Pourtant, ces derniers jours, je me dis qu'il ne sert à rien de regretter le temps passé. Cela ne veut pas dire l'oublier, non, au contraire ! mais de ne se souvenir que des bons moments, des moments heureux, des moments riches que l'on a pu vivre, et y repenser en souriant, avec tendresse et bonheur, même. Le passé devient alors un compagnon qui nous accompagne et qui nous aide à avancer.

Juste... se souvenir des belles choses... Voici ma nouvelle philosophie... du moment...

dimanche 2 mai 2010

Rencontre dans la réalité

Aujourd'hui, je devais faire la connaissance "réelle" de personnes rencontrées sur le net, des amis "virtuels" comme on dit...
Finalement, la rencontre n'aura pas lieu, pour diverses raisons, et j'en suis très déçue.
Lorsqu'on attend un événement avec impatience, que l'on s'y prépare depuis longtemps, quelle déception alors, qu'elle ne puisse pas avoir lieu... Mais bon, il y a des imprévus. Et puis, ce n'est que partie remise. Enfin, je l'espère.

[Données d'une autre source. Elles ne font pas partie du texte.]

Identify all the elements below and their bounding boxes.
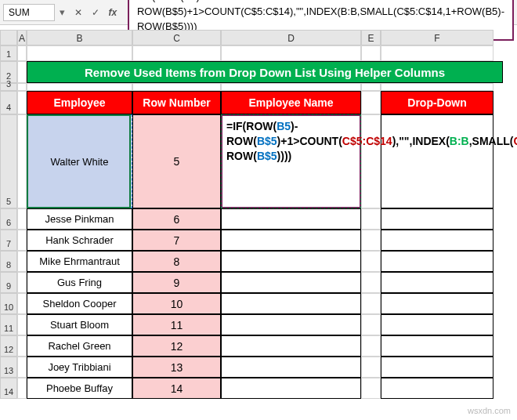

Voilà déjà trois ans et demi que je me balade sur le net. Je m'étais alors dirigée sur un forum dédié à Pascal Mono. Mon premier forum ! C'était tout nouveau pour moi. Quelle excitation ! J'avais alors fait la connaissance d'une bande de joyeux lurons (ils se reconnaitront, puisque je les côtoie toujours (sourire)). J'en ai même rencontré certains dans la réalité, lors d'une petite escapade à Nice. C'est étrange quand la virtualité rejoint la réalité. Nous nous étions retrouvés comme si nous nous connaissions depuis toujours. Nous étions dans la réalité tels que nous avions appris à nous connaître dans la virtualité. Mais il y avait quelque chose de magique en plus.
Certains disent que les amis "virtuels" ne valent pas les amis réels. Je dis que c'est faux. On peut avoir des relations d'amitié très fortes avec les amis virtuels. On peut, certes, aussi, avoir des déceptions, mais c'est comme dans la "vraie" vie, certain(e)s ami(e)s nous déçoivent, il n'y a donc pas de "réelle" différence. Et même si l'on ne peut pas se rencontrer, ce n'est pas forcément grave, les échanges écrits peuvent être aussi très riches.